Nachdem der Feind am 17. Mai das Gelände zwischen dem Berg und der
Kiesgrube unter Störungsfeuer gehalten hatte und am Nachmittag die
Fliegertätigkeit hüben und drüben lebhaft gewesen war, nahm das Feuer in der
nächsten Nacht so zu, daß die Trägertrupps nur mit größten Schwierigkeiten
verkehren konnten. Am 18. Mai mit Tagesanbruch erreichte das Feuer seinen
Höhepunkt, schweres Kaliber lag auf dem Tunnel und der Kiesgrube. Das eigene
Feuer hatte eine gute Wirkung; jedenfalls kam ein erwarteter feindlicher
Angriff nicht zur Entwicklung.

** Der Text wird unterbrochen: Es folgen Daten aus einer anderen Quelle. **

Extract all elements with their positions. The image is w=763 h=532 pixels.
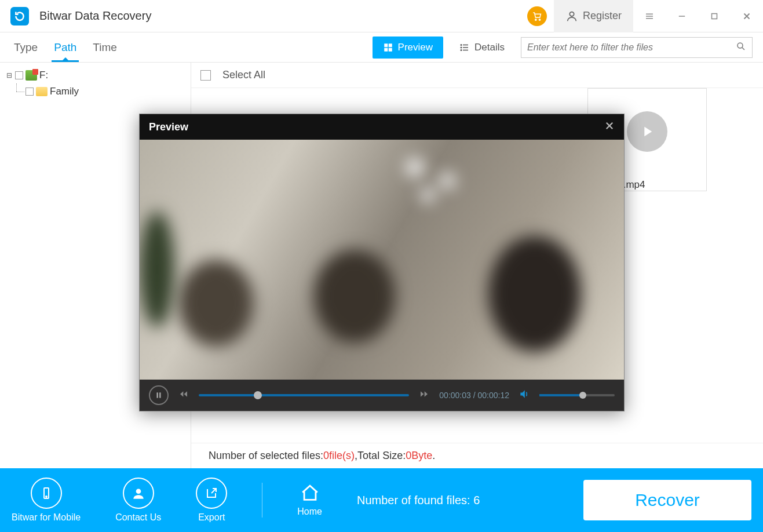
list-icon [459, 42, 470, 53]
tab-time[interactable]: Time [93, 32, 117, 62]
filter-input[interactable] [527, 42, 736, 53]
shop-button[interactable] [527, 6, 547, 26]
view-details-label: Details [474, 42, 505, 53]
footer-contact-button[interactable]: Contact Us [115, 478, 161, 523]
rewind-icon [178, 389, 189, 399]
svg-rect-7 [388, 48, 392, 51]
tree-checkbox[interactable] [25, 88, 34, 96]
tree-folder-label: Family [50, 86, 79, 97]
close-icon [604, 121, 615, 131]
select-all-checkbox[interactable] [200, 70, 211, 81]
forward-button[interactable] [418, 389, 430, 401]
footer: Bitwar for Mobile Contact Us Export Home… [0, 468, 763, 532]
svg-rect-15 [157, 392, 158, 398]
svg-point-0 [535, 19, 536, 20]
time-total: 00:00:12 [478, 391, 510, 400]
volume-bar[interactable] [539, 394, 615, 396]
seek-knob[interactable] [254, 391, 262, 399]
svg-point-8 [461, 44, 462, 45]
register-button[interactable]: Register [554, 0, 633, 32]
window-controls [633, 0, 763, 32]
collapse-icon[interactable]: ⊟ [6, 71, 13, 79]
svg-point-1 [539, 19, 540, 20]
register-label: Register [583, 10, 622, 22]
close-button[interactable] [731, 0, 763, 32]
cart-icon [532, 11, 542, 21]
view-preview-button[interactable]: Preview [373, 37, 443, 59]
footer-home-button[interactable]: Home [297, 483, 322, 517]
select-all-label: Select All [222, 69, 265, 81]
svg-point-11 [738, 43, 743, 48]
status-row: Number of selected files: 0file(s) ,Tota… [191, 443, 763, 468]
preview-header: Preview [140, 114, 624, 140]
grid-icon [383, 42, 393, 53]
rewind-button[interactable] [178, 389, 189, 401]
maximize-button[interactable] [698, 0, 731, 32]
svg-rect-16 [159, 392, 160, 398]
forward-icon [418, 389, 430, 399]
home-icon [300, 483, 320, 503]
minimize-button[interactable] [666, 0, 698, 32]
status-size: 0Byte [406, 450, 432, 462]
phone-icon [39, 486, 53, 500]
preview-controls: 00:00:03 / 00:00:12 [140, 380, 624, 411]
tab-type[interactable]: Type [14, 32, 38, 62]
pause-icon [155, 391, 163, 399]
svg-rect-5 [388, 43, 392, 47]
preview-close-button[interactable] [604, 119, 615, 134]
tabset: Type Path Time [0, 32, 131, 62]
view-details-button[interactable]: Details [449, 37, 515, 59]
preview-modal: Preview 00:00:03 / 00:00:12 [139, 114, 625, 411]
folder-icon [36, 87, 48, 96]
footer-home-label: Home [297, 507, 322, 517]
tree-checkbox[interactable] [15, 71, 23, 79]
status-suffix: . [432, 450, 435, 462]
time-display: 00:00:03 / 00:00:12 [439, 391, 509, 400]
footer-contact-label: Contact Us [115, 512, 161, 523]
status-file-count: 0file(s) [323, 450, 355, 462]
user-icon [565, 10, 578, 23]
svg-point-2 [569, 12, 574, 16]
found-label: Number of found files: [357, 494, 473, 507]
menu-button[interactable] [633, 0, 666, 32]
view-preview-label: Preview [398, 42, 433, 53]
found-files-text: Number of found files: 6 [357, 494, 480, 507]
tree-root[interactable]: ⊟ F: [6, 67, 185, 83]
svg-rect-6 [384, 48, 388, 51]
search-icon[interactable] [736, 41, 746, 54]
play-icon [627, 111, 667, 152]
contact-icon [131, 486, 146, 501]
svg-rect-4 [384, 43, 388, 47]
select-all-row: Select All [191, 63, 763, 88]
seek-bar[interactable] [199, 394, 409, 396]
svg-point-10 [461, 49, 462, 50]
drive-icon [25, 70, 37, 81]
titlebar: Bitwar Data Recovery Register [0, 0, 763, 32]
export-icon [205, 486, 218, 500]
status-size-label: ,Total Size: [355, 450, 406, 462]
tab-path[interactable]: Path [54, 32, 76, 62]
volume-button[interactable] [519, 388, 530, 402]
svg-point-13 [46, 496, 47, 497]
toolbar: Type Path Time Preview Details [0, 32, 763, 63]
app-logo [10, 7, 29, 25]
status-prefix: Number of selected files: [209, 450, 323, 462]
footer-mobile-button[interactable]: Bitwar for Mobile [12, 478, 81, 523]
app-title: Bitwar Data Recovery [39, 9, 151, 23]
time-current: 00:00:03 [439, 391, 471, 400]
preview-video-frame[interactable] [140, 140, 624, 380]
preview-title: Preview [149, 121, 188, 133]
volume-knob[interactable] [579, 392, 586, 399]
volume-icon [519, 388, 530, 400]
footer-mobile-label: Bitwar for Mobile [12, 512, 81, 523]
svg-point-14 [136, 489, 141, 494]
filter-box[interactable] [521, 37, 753, 58]
found-count: 6 [473, 494, 480, 507]
pause-button[interactable] [149, 385, 169, 405]
tree-child[interactable]: Family [6, 83, 185, 100]
recover-button[interactable]: Recover [583, 480, 751, 520]
time-sep: / [471, 391, 478, 400]
tree-drive-label: F: [39, 70, 48, 81]
svg-point-9 [461, 47, 462, 48]
footer-export-button[interactable]: Export [196, 478, 227, 523]
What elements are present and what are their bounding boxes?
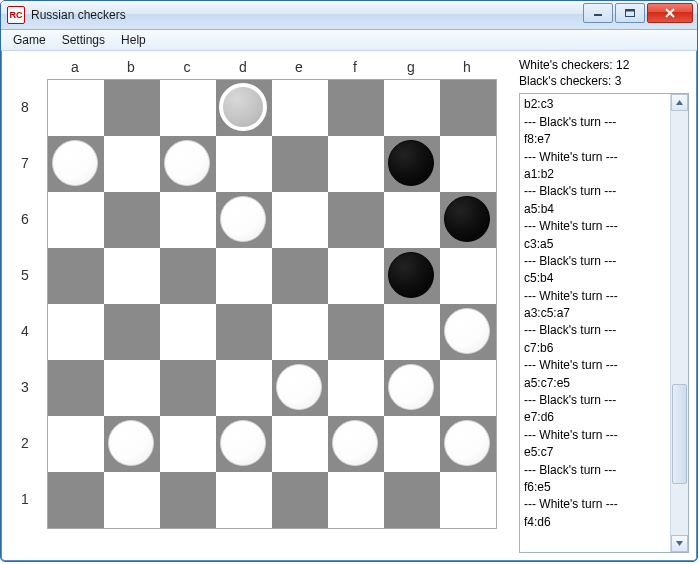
board-square[interactable] xyxy=(272,80,328,136)
board-square[interactable] xyxy=(48,360,104,416)
board-square[interactable] xyxy=(104,192,160,248)
column-label: h xyxy=(439,59,495,75)
board-square[interactable] xyxy=(440,472,496,528)
app-icon: RC xyxy=(7,6,25,24)
board-square[interactable] xyxy=(272,360,328,416)
board-square[interactable] xyxy=(440,248,496,304)
board-square[interactable] xyxy=(272,248,328,304)
board-square[interactable] xyxy=(384,360,440,416)
white-piece[interactable] xyxy=(220,196,266,242)
scroll-down-button[interactable] xyxy=(671,535,688,552)
board-square[interactable] xyxy=(48,248,104,304)
board-square[interactable] xyxy=(328,136,384,192)
white-piece[interactable] xyxy=(332,420,378,466)
white-piece[interactable] xyxy=(220,420,266,466)
board-square[interactable] xyxy=(160,248,216,304)
board-square[interactable] xyxy=(440,360,496,416)
board-square[interactable] xyxy=(272,416,328,472)
board-square[interactable] xyxy=(216,192,272,248)
board-square[interactable] xyxy=(104,472,160,528)
board-square[interactable] xyxy=(160,304,216,360)
board-square[interactable] xyxy=(328,360,384,416)
board-square[interactable] xyxy=(48,136,104,192)
titlebar[interactable]: RC Russian checkers xyxy=(1,1,697,30)
menu-settings[interactable]: Settings xyxy=(56,31,111,49)
board-square[interactable] xyxy=(104,360,160,416)
board-square[interactable] xyxy=(160,192,216,248)
white-piece[interactable] xyxy=(52,140,98,186)
black-count: Black's checkers: 3 xyxy=(519,73,689,89)
board-square[interactable] xyxy=(328,472,384,528)
board-square[interactable] xyxy=(216,304,272,360)
scroll-thumb[interactable] xyxy=(672,384,687,484)
board-square[interactable] xyxy=(216,416,272,472)
board-square[interactable] xyxy=(104,304,160,360)
minimize-button[interactable] xyxy=(583,3,613,23)
board-square[interactable] xyxy=(440,192,496,248)
white-piece[interactable] xyxy=(444,308,490,354)
black-piece[interactable] xyxy=(444,196,490,242)
board-square[interactable] xyxy=(384,472,440,528)
board-square[interactable] xyxy=(104,416,160,472)
board-square[interactable] xyxy=(216,80,272,136)
white-piece[interactable] xyxy=(164,140,210,186)
maximize-button[interactable] xyxy=(615,3,645,23)
close-button[interactable] xyxy=(647,3,693,23)
board-square[interactable] xyxy=(216,136,272,192)
board-square[interactable] xyxy=(104,248,160,304)
white-piece[interactable] xyxy=(388,364,434,410)
board-square[interactable] xyxy=(272,304,328,360)
board-square[interactable] xyxy=(328,192,384,248)
menu-help[interactable]: Help xyxy=(115,31,152,49)
black-piece[interactable] xyxy=(388,140,434,186)
board-square[interactable] xyxy=(272,136,328,192)
board-square[interactable] xyxy=(160,80,216,136)
move-log: b2:c3 --- Black's turn --- f8:e7 --- Whi… xyxy=(519,93,689,553)
row-label: 3 xyxy=(3,359,47,415)
board-square[interactable] xyxy=(328,304,384,360)
board-square[interactable] xyxy=(48,80,104,136)
board-square[interactable] xyxy=(384,416,440,472)
board-square[interactable] xyxy=(440,416,496,472)
white-piece[interactable] xyxy=(108,420,154,466)
board-square[interactable] xyxy=(216,360,272,416)
board-square[interactable] xyxy=(384,136,440,192)
board-square[interactable] xyxy=(384,192,440,248)
board-square[interactable] xyxy=(328,248,384,304)
board-square[interactable] xyxy=(440,136,496,192)
board-square[interactable] xyxy=(160,360,216,416)
board-square[interactable] xyxy=(328,80,384,136)
board-square[interactable] xyxy=(160,416,216,472)
board-square[interactable] xyxy=(216,472,272,528)
column-label: b xyxy=(103,59,159,75)
app-window: RC Russian checkers Game Settings Help a… xyxy=(0,0,698,562)
board-square[interactable] xyxy=(272,472,328,528)
board-square[interactable] xyxy=(48,416,104,472)
board-square[interactable] xyxy=(328,416,384,472)
board-square[interactable] xyxy=(216,248,272,304)
board-square[interactable] xyxy=(48,472,104,528)
board-square[interactable] xyxy=(440,304,496,360)
board-square[interactable] xyxy=(384,304,440,360)
board-square[interactable] xyxy=(104,136,160,192)
board-square[interactable] xyxy=(160,136,216,192)
column-label: f xyxy=(327,59,383,75)
scroll-up-button[interactable] xyxy=(671,94,688,111)
scrollbar[interactable] xyxy=(670,94,688,552)
black-piece[interactable] xyxy=(388,252,434,298)
board-square[interactable] xyxy=(48,304,104,360)
board-square[interactable] xyxy=(160,472,216,528)
board-square[interactable] xyxy=(48,192,104,248)
board-square[interactable] xyxy=(440,80,496,136)
white-king-piece[interactable] xyxy=(219,83,267,131)
board-square[interactable] xyxy=(384,248,440,304)
board-square[interactable] xyxy=(272,192,328,248)
column-label: g xyxy=(383,59,439,75)
move-log-content: b2:c3 --- Black's turn --- f8:e7 --- Whi… xyxy=(520,94,670,552)
board-square[interactable] xyxy=(104,80,160,136)
menu-game[interactable]: Game xyxy=(7,31,52,49)
checkers-board[interactable] xyxy=(47,79,497,529)
board-square[interactable] xyxy=(384,80,440,136)
white-piece[interactable] xyxy=(276,364,322,410)
white-piece[interactable] xyxy=(444,420,490,466)
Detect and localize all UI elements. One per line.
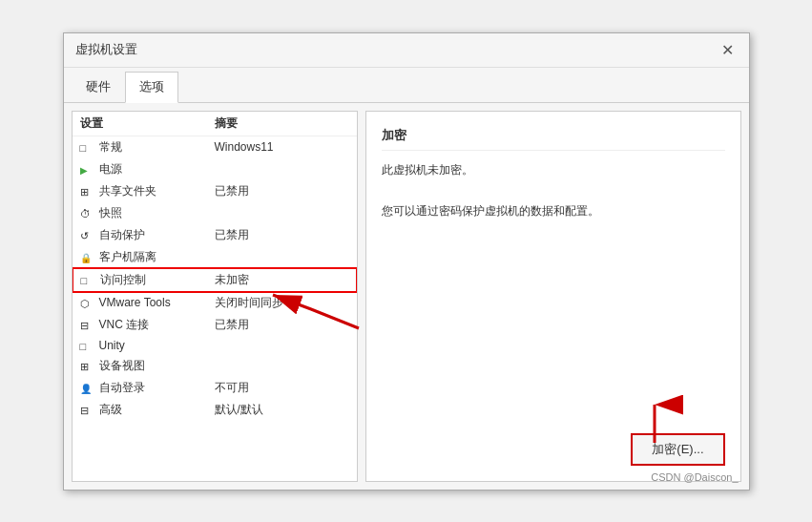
row-device-view[interactable]: 设备视图 (73, 355, 357, 377)
row-isolation[interactable]: 客户机隔离 (73, 246, 357, 268)
access-icon (81, 274, 96, 285)
row-access-control[interactable]: 访问控制 未加密 (73, 268, 357, 292)
right-panel: 加密 此虚拟机未加密。 您可以通过密码保护虚拟机的数据和配置。 加密(E)... (365, 111, 741, 482)
panel-actions: 加密(E)... (382, 433, 725, 466)
row-unity[interactable]: Unity (73, 336, 357, 355)
tab-options[interactable]: 选项 (125, 72, 178, 103)
row-vmware-tools[interactable]: VMware Tools 关闭时间同步 (73, 292, 357, 314)
close-button[interactable]: ✕ (718, 41, 738, 59)
tab-hardware[interactable]: 硬件 (72, 72, 125, 102)
main-content: 设置 摘要 常规 Windows11 电源 (64, 103, 749, 490)
vmwaretools-icon (80, 297, 95, 308)
settings-header: 设置 摘要 (73, 112, 357, 136)
tab-bar: 硬件 选项 (64, 68, 749, 103)
col-settings: 设置 (80, 115, 215, 132)
row-autoprotect[interactable]: 自动保护 已禁用 (73, 224, 357, 246)
monitor-icon (80, 141, 95, 153)
row-snapshot[interactable]: 快照 (73, 202, 357, 224)
row-autologin[interactable]: 自动登录 不可用 (73, 377, 357, 399)
title-bar: 虚拟机设置 ✕ (64, 33, 749, 68)
row-power[interactable]: 电源 (73, 158, 357, 180)
autologin-icon (80, 382, 95, 393)
advanced-icon (80, 404, 95, 415)
panel-title: 加密 (382, 127, 725, 151)
row-vnc[interactable]: VNC 连接 已禁用 (73, 314, 357, 336)
row-general[interactable]: 常规 Windows11 (73, 136, 357, 158)
snapshot-icon (80, 207, 95, 219)
col-summary: 摘要 (215, 115, 349, 132)
row-advanced[interactable]: 高级 默认/默认 (73, 399, 357, 421)
dialog-window: 虚拟机设置 ✕ 硬件 选项 设置 摘要 常规 Windows11 (63, 32, 750, 491)
watermark: CSDN @Daiscon_ (651, 471, 738, 483)
row-shared-folders[interactable]: 共享文件夹 已禁用 (73, 180, 357, 202)
settings-list: 设置 摘要 常规 Windows11 电源 (72, 111, 358, 482)
device-icon (80, 360, 95, 371)
encrypt-button[interactable]: 加密(E)... (631, 433, 724, 466)
share-icon (80, 185, 95, 197)
vnc-icon (80, 319, 95, 330)
isolation-icon (80, 251, 95, 262)
unity-icon (80, 340, 95, 351)
autoprotect-icon (80, 229, 95, 240)
power-icon (80, 163, 95, 175)
panel-desc: 此虚拟机未加密。 您可以通过密码保护虚拟机的数据和配置。 (382, 160, 725, 222)
dialog-title: 虚拟机设置 (75, 41, 137, 58)
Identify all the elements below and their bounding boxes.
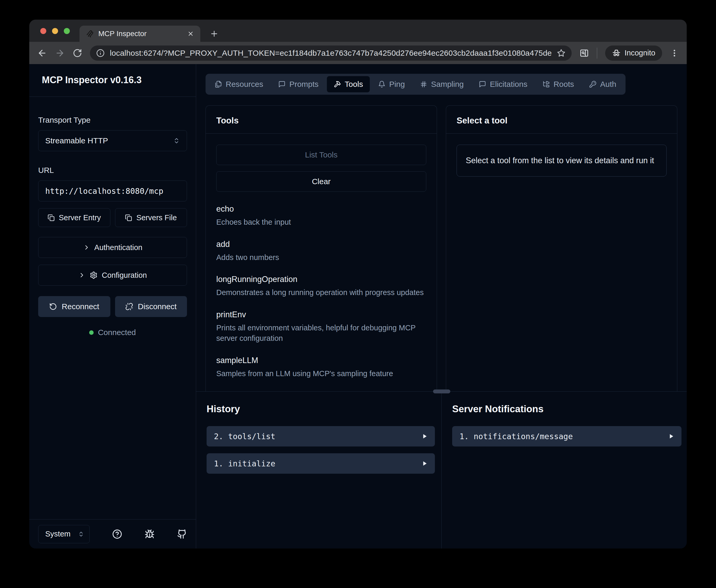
clear-tools-button[interactable]: Clear	[216, 171, 426, 192]
expand-play-icon	[422, 461, 428, 466]
transport-type-select[interactable]: Streamable HTTP	[38, 130, 187, 151]
tab-strip: MCP Inspector	[29, 20, 687, 42]
theme-value: System	[45, 530, 78, 538]
tab-auth[interactable]: Auth	[582, 76, 623, 92]
tool-description: Demonstrates a long running operation wi…	[216, 287, 426, 298]
hammer-icon	[334, 81, 341, 88]
expand-play-icon	[422, 434, 428, 439]
history-pane: History 2. tools/list 1. initialize	[196, 392, 442, 548]
tool-list: echo Echoes back the input add Adds two …	[216, 204, 426, 379]
browser-menu-icon[interactable]	[670, 49, 679, 58]
history-item[interactable]: 1. initialize	[207, 453, 435, 474]
tool-name: longRunningOperation	[216, 275, 426, 284]
back-icon[interactable]	[37, 48, 47, 58]
tab-tools[interactable]: Tools	[327, 76, 370, 92]
sidebar-body: Transport Type Streamable HTTP URL http:…	[29, 97, 196, 519]
browser-window: MCP Inspector localhost:6274/?MCP_PROXY_…	[29, 20, 687, 548]
server-notifications-title: Server Notifications	[452, 404, 681, 415]
tab-label: Ping	[389, 80, 405, 89]
sidebar-header: MCP Inspector v0.16.3	[29, 64, 196, 97]
incognito-badge: Incognito	[605, 45, 662, 61]
servers-file-label: Servers File	[136, 213, 177, 222]
status-dot	[89, 330, 94, 335]
mcp-inspector-app: MCP Inspector v0.16.3 Transport Type Str…	[29, 64, 687, 548]
clear-label: Clear	[312, 177, 331, 186]
tool-item-printenv[interactable]: printEnv Prints all environment variable…	[216, 310, 426, 344]
url-input[interactable]: http://localhost:8080/mcp	[38, 181, 187, 202]
tab-title: MCP Inspector	[98, 29, 182, 38]
tool-name: sampleLLM	[216, 356, 426, 365]
tab-ping[interactable]: Ping	[371, 76, 412, 92]
transport-type-label: Transport Type	[38, 115, 187, 125]
server-entry-button[interactable]: Server Entry	[38, 208, 110, 227]
list-tools-button[interactable]: List Tools	[216, 145, 426, 165]
tab-label: Auth	[600, 80, 616, 89]
github-icon[interactable]	[177, 529, 187, 539]
tool-item-samplellm[interactable]: sampleLLM Samples from an LLM using MCP'…	[216, 356, 426, 379]
tools-panel: Tools List Tools Clear echo Echoes bac	[205, 105, 437, 391]
app-title: MCP Inspector v0.16.3	[42, 75, 183, 86]
history-item[interactable]: 2. tools/list	[207, 426, 435, 446]
tab-label: Sampling	[431, 80, 464, 89]
incognito-icon	[612, 49, 621, 58]
reconnect-button[interactable]: Reconnect	[38, 296, 110, 317]
configuration-button[interactable]: Configuration	[38, 265, 187, 286]
tab-elicitations[interactable]: Elicitations	[472, 76, 534, 92]
tools-panel-body: List Tools Clear echo Echoes back the in…	[206, 134, 437, 391]
chevron-right-icon	[83, 244, 90, 251]
authentication-button[interactable]: Authentication	[38, 237, 187, 258]
tab-roots[interactable]: Roots	[536, 76, 581, 92]
tool-item-add[interactable]: add Adds two numbers	[216, 239, 426, 263]
sidebar-footer: System	[29, 519, 196, 548]
tool-name: echo	[216, 204, 426, 214]
maximize-window-button[interactable]	[64, 28, 70, 34]
minimize-window-button[interactable]	[52, 28, 58, 34]
history-title: History	[207, 404, 435, 415]
tool-description: Samples from an LLM using MCP's sampling…	[216, 368, 426, 379]
close-window-button[interactable]	[40, 28, 46, 34]
tab-prompts[interactable]: Prompts	[272, 76, 325, 92]
tool-item-longrunningoperation[interactable]: longRunningOperation Demonstrates a long…	[216, 275, 426, 298]
bug-icon[interactable]	[145, 529, 155, 539]
notification-item-label: 1. notifications/message	[459, 432, 668, 441]
forward-icon[interactable]	[55, 48, 65, 58]
authentication-label: Authentication	[94, 243, 143, 252]
url-bar[interactable]: localhost:6274/?MCP_PROXY_AUTH_TOKEN=ec1…	[90, 45, 572, 61]
tab-sampling[interactable]: Sampling	[413, 76, 471, 92]
side-panel-search-icon[interactable]	[580, 48, 589, 58]
tool-item-echo[interactable]: echo Echoes back the input	[216, 204, 426, 228]
select-tool-panel-body: Select a tool from the list to view its …	[446, 134, 677, 391]
chevron-right-icon	[78, 272, 86, 279]
select-tool-panel: Select a tool Select a tool from the lis…	[446, 105, 677, 391]
select-tool-hint: Select a tool from the list to view its …	[457, 145, 667, 176]
bookmark-star-icon[interactable]	[557, 49, 565, 57]
select-tool-panel-header: Select a tool	[446, 106, 677, 134]
tab-label: Roots	[554, 80, 574, 89]
notification-item[interactable]: 1. notifications/message	[452, 426, 681, 446]
toolbar-separator	[597, 48, 597, 59]
list-tools-label: List Tools	[305, 150, 338, 159]
theme-select[interactable]: System	[38, 525, 90, 543]
folder-tree-icon	[543, 81, 550, 88]
select-tool-panel-title: Select a tool	[457, 115, 667, 126]
traffic-lights	[40, 28, 70, 34]
site-info-icon[interactable]	[96, 49, 105, 57]
expand-play-icon	[668, 434, 674, 439]
new-tab-button[interactable]	[210, 29, 219, 38]
server-notifications-pane: Server Notifications 1. notifications/me…	[442, 392, 687, 548]
reload-icon[interactable]	[73, 48, 82, 58]
rotate-ccw-icon	[49, 302, 57, 311]
reconnect-label: Reconnect	[62, 302, 99, 311]
tab-resources[interactable]: Resources	[208, 76, 270, 92]
tools-panel-title: Tools	[216, 115, 426, 126]
sidebar: MCP Inspector v0.16.3 Transport Type Str…	[29, 64, 196, 548]
chevrons-up-down-icon	[173, 137, 180, 144]
servers-file-button[interactable]: Servers File	[115, 208, 187, 227]
status-text: Connected	[98, 328, 136, 337]
help-icon[interactable]	[112, 529, 122, 539]
gear-icon	[90, 271, 97, 279]
tab-close-icon[interactable]	[187, 30, 194, 37]
browser-tab[interactable]: MCP Inspector	[80, 26, 200, 42]
split-drag-handle[interactable]	[433, 390, 450, 393]
disconnect-button[interactable]: Disconnect	[115, 296, 187, 317]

Die Tunnelbesatzung, das III. Batl. an der
Fleckstraße und die 8. und 10. Komp. in der Kiesgrube waren alarmiert. Das starke feindliche Feuer hielt den ganzen
Tag an.; schwere Kaliber bis zu 28 Zentimeter und schwere Minen lagen auf dem
Berg. Ein Blockhaus auf dem linken Flügel der Stellung des II. Batl. wurde
zusammengeschossen. Tief flogen die feindlichen Flieger über unserer in Rauch
und Staub gehüllten Stellung und lenkten die schweren feindlichen Geschosse auf
die Tunneleingänge mit dem Erfolg, daß Eingang 2 und 3 teilweise verschüttet
wurden. Der Feind wußte, daß sie die Lebensadern waren für die Besatzung. Nach
mehrstündiger Arbeit gelang es uns, sie wieder frei zu machen. Unsere eigenen
Kampfflieger vermochten den Franzosen nur wenig Abbruch zu tun, denn sie
blieben auch in der Nacht zum 19. tätig. Es war wieder eine schlimme Nacht,
wieder hatten die Trägertrupps starke Ausfälle. Gegen Morgen des 19. flaute das
feindliche Feuer etwas ab, gewann aber am Nachmittag die Heftigkeit und Schwere
von gestern wieder, die feindliche Fliegertätigkeit war wieder sehr rege. Und
noch einmal hielt unsere Artillerie durch Vernichtungsfeuer einen feindlichen
Angriff ab.
So hatten diese Tage und Nächte körperlich und seelisch große
Anforderungen an das Regiment gestellt. In der Nacht zum 20. Mai nahm das Feuer
eine außerordentliche Heftigkeit an. Schwerste Kaliber, Gasgranaten,
Feuerüberfälle auf Berg und Hintergelände tobten, bis mit dem Morgen ein
leichtes Abflauen zu erkennen war. Aber die Ruhe dieses schönen Sonntagmorgens
war kurz und trügerisch.
Die Stimmung der Truppe war gut und zuversichtlich, Offizier und
Mann teilten die Gefahren des Großkampfes in treuer Kameradschaft miteinander.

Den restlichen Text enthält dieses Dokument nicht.